Polyethylene barriers extended ca. 10 cm aboveground to restrict colonization of the plots by animals from outside. To control for potential side effects of aboveground parts of the barriers, control plots, which were established in close vicinity of the treatment plots, were also equipped with respective barriers aboveground.

Herbaceous plants and grasses in root-trenching and control plots were clipped at regular intervals during the growth period to minimize input of root-derived carbon. Soil moisture was measured gravimetrically from soil cores (10 cm deep, 5 cm diameter) taken in July and August every year in each treatment and control plots to check for differences in soil water content. To control for differences in water content (soil water content in trenched plots was on average 5% higher) we added water to control plots equalizing the amount of water in the upper 10 cm of the soil in control and trenched plots.
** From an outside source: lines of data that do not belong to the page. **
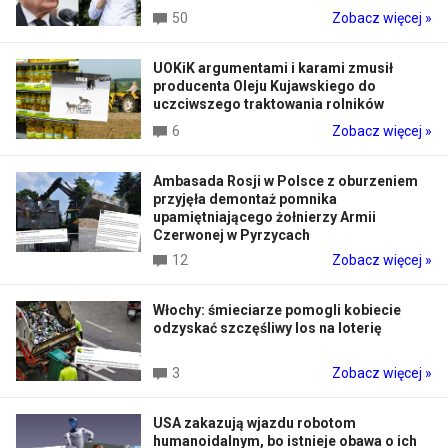
50
Zobacz więcej »
UOKiK argumentami i karami zmusił
producenta Oleju Kujawskiego do
uczciwszego traktowania rolników
6
Zobacz więcej »
Ambasada Rosji w Polsce z oburzeniem
przyjęła demontaż pomnika
upamiętniającego żołnierzy Armii
Czerwonej w Pyrzycach
12
Zobacz więcej »
Włochy: śmieciarze pomogli kobiecie
odzyskać szczęśliwy los na loterię
3
Zobacz więcej »
USA zakazują wjazdu robotom
humanoidalnym, bo istnieje obawa o ich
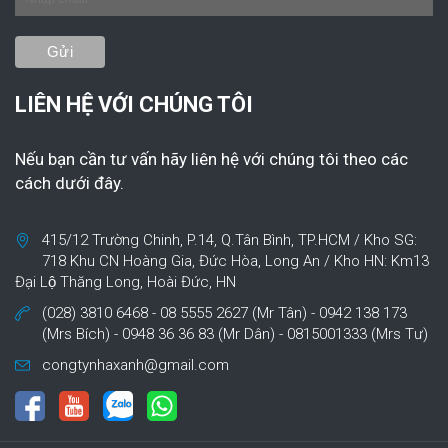
LIÊN HỆ VỚI CHÚNG TÔI
Nếu bạn cần tư vấn hãy liên hệ với chúng tôi theo các
cách dưới đây.
415/12 Trường Chinh, P.14, Q.Tân Bình, TP.HCM / Kho SG:
718 Khu CN Hoàng Gia, Đức Hòa, Long An / Kho HN: Km13
Đại Lộ Thăng Long, Hoài Đức, HN
(028) 3810 6468 - 08 5555 2627 (Mr Tân) - 0942 138 173
(Mrs Bích) - 0948 36 36 83 (Mr Dân) - 0815001333 (Mrs Tư)
congtynhaxanh@gmail.com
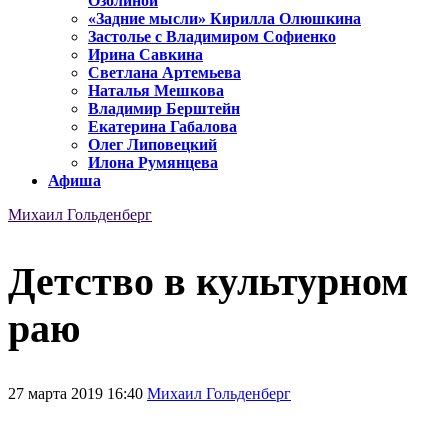
Озолиной
«Задние мысли» Кирилла Олюшкина
Застолье с Владимиром Софиенко
Ирина Савкина
Светлана Артемьева
Наталья Мешкова
Владимир Берштейн
Екатерина Габалова
Олег Липовецкий
Илона Румянцева
Афиша
Михаил Гольденберг
Детство в культурном
раю
27 марта 2019 16:40
Михаил Гольденберг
Abundance of mycorrhized root tips and fine root biomass

In May 2013, soil cores (20 cm deep, 8 cm in diameter) were taken from each of the plots and transferred to the laboratory. The soil was soaked with water and the roots were carefully washed. Adherent soil was removed and roots were kept moist in wet tissue paper at 4°C. Roots of other plant species than ectomycorrhizal trees, mainly Acer sp., Fraxinus excelsior and herbal plants, were generally rare and not considered further. The root tips of spruce, pine and beech were inspected using a binocular (Leica DFC 420C, Wetzlar, Germany). From each sample a maximum of 500 root tips were counted and classified as dead and vital tips for calculating the ratio between dead and vital root tips. Vital root tips were further divided into mycorrhized (with hyphal mantle) or non-mycorrhized (without hyphal mantle, white and thin). Mycorrhization rate was calculated according to [42].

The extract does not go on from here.